The command-line options listed above can be used in combination to customise the retrieval of data for proteins of interest. Some options (e.g. --families and --classes) define the broad group of proteins for which structure files are retrieved, others (e.g. --species) are used to filter and fine-tune the protein dataset for which structure files are retrieved.
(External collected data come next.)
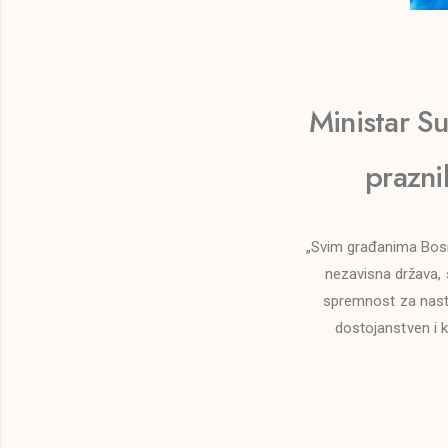
Ministar S
prazni
„Svim građanima Bosn
nezavisna država, 
spremnost za nasta
dostojanstven i k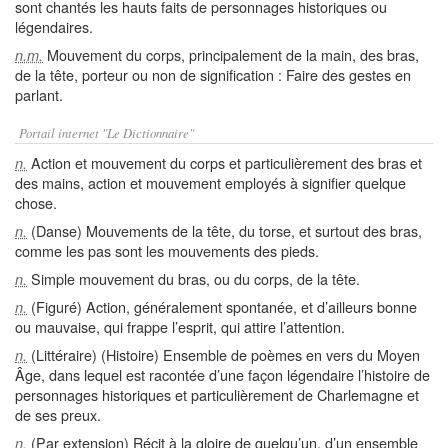
sont chantés les hauts faits de personnages historiques ou
légendaires.
Mouvement du corps, principalement de la main, des bras,
n.m.
de la tête, porteur ou non de signification : Faire des gestes en
parlant.
Portail internet "Le Dictionnaire"
Action et mouvement du corps et particulièrement des bras et
n.
des mains, action et mouvement employés à signifier quelque
chose.
(Danse) Mouvements de la tête, du torse, et surtout des bras,
n.
comme les pas sont les mouvements des pieds.
Simple mouvement du bras, ou du corps, de la tête.
n.
(Figuré) Action, généralement spontanée, et d’ailleurs bonne
n.
ou mauvaise, qui frappe l’esprit, qui attire l’attention.
(Littéraire) (Histoire) Ensemble de poèmes en vers du Moyen
n.
Âge, dans lequel est racontée d’une façon légendaire l’histoire de
personnages historiques et particulièrement de Charlemagne et
de ses preux.
(Par extension) Récit à la gloire de quelqu’un, d’un ensemble
n.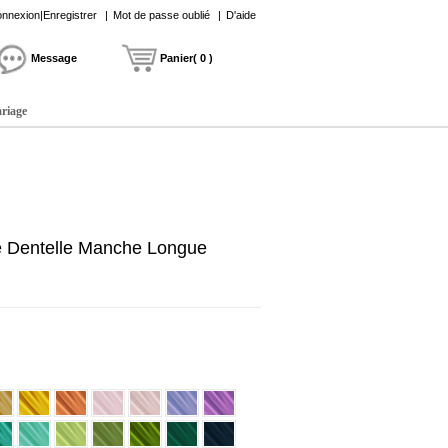
nnexion|Enregistrer
|
Mot de passe oublié
|
D'aide
Message
Panier( 0 )
ariage
e Dentelle Manche Longue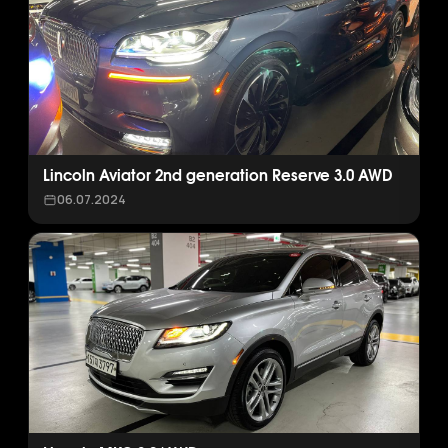
Lincoln Aviator 2nd generation Reserve 3.0 AWD
06.07.2024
The --classes, --families, --kingdoms, --genera, --species, and --strains filteres are applied in the exactly same for retrieving data from CAZy, UniProt, GenBank, and PDB as for the extraction of data via the API. Examples of using these flags can be found in the cazy_webscraper and cw_query_database tutorial in this documentation.

Note

To retrieve fata for members of specific CAZy subfamilies, list the subfamilies after the --families flag.

Retrieving data from a local CAZyme database

The command for using cazy_webscraper for interrogating the local CAZyme database and extract data is cw_query_databsae.